▶ **WHAT THE TASK REQUIRES**: In the records below, find the line with "комнаты, зато его" and the line with "заглушкой. Полотно делают". Print both exactly, along with every line between them, and no other line.

▬▬▬

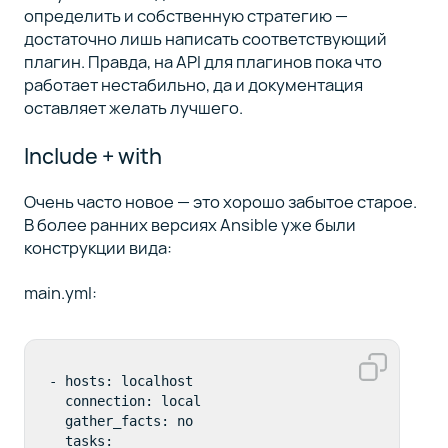
определить и собственную стратегию —
достаточно лишь написать соответствующий
плагин. Правда, на API для плагинов пока что
работает нестабильно, да и документация
оставляет желать лучшего.
Include + with
Очень часто новое — это хорошо забытое старое.
В более ранних версиях Ansible уже были
конструкции вида:
main.yml:
- hosts: localhost

  connection: local

  gather_facts: no

  tasks:
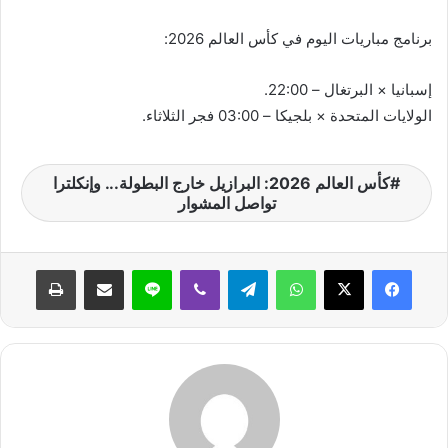
برنامج مباريات اليوم في كأس العالم 2026:
إسبانيا × البرتغال – 22:00.
الولايات المتحدة × بلجيكا – 03:00 فجر الثلاثاء.
كأس العالم 2026: البرازيل خارج البطولة... وإنكلترا
تواصل المشوار
واتساب
تيلقرام
ڤايبر
لاين
مشاركة عبر البريد
طباعة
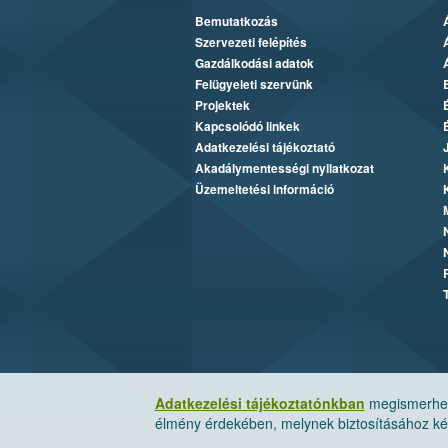
Bemutatkozás
Szervezeti felépítés
Gazdálkodási adatok
Felügyeleti szervünk
Projektek
Kapcsolódó linkek
Adatkezelési tájékoztató
Akadálymentességi nyilatkozat
Üzemeltetési információ
Adatkezelési tájékoztatónkban
megismerheti
élmény érdekében, melynek biztosításához kér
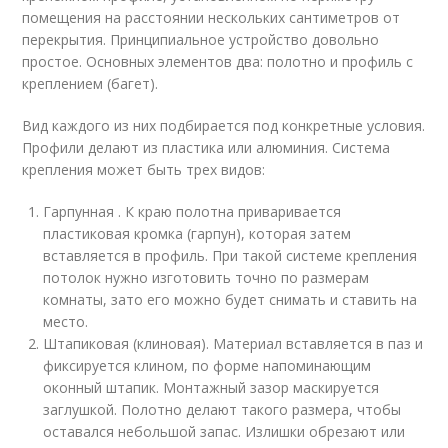
помещения на расстоянии нескольких сантиметров от
перекрытия. Принципиальное устройство довольно
простое. Основных элементов два: полотно и профиль с
креплением (багет).
Вид каждого из них подбирается под конкретные условия.
Профили делают из пластика или алюминия. Система
крепления может быть трех видов:
Гарпунная . К краю полотна приваривается
пластиковая кромка (гарпун), которая затем
вставляется в профиль. При такой системе крепления
потолок нужно изготовить точно по размерам
комнаты, зато его можно будет снимать и ставить на
место.
Штапиковая (клиновая). Материал вставляется в паз и
фиксируется клином, по форме напоминающим
оконный штапик. Монтажный зазор маскируется
заглушкой. Полотно делают такого размера, чтобы
оставался небольшой запас. Излишки обрезают или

▬▬▬

▶ **COMPLETED TASK**:
комнаты, зато его можно будет снимать и ставить на
место.
Штапиковая (клиновая). Материал вставляется в паз и
фиксируется клином, по форме напоминающим
оконный штапик. Монтажный зазор маскируется
заглушкой. Полотно делают такого размера, чтобы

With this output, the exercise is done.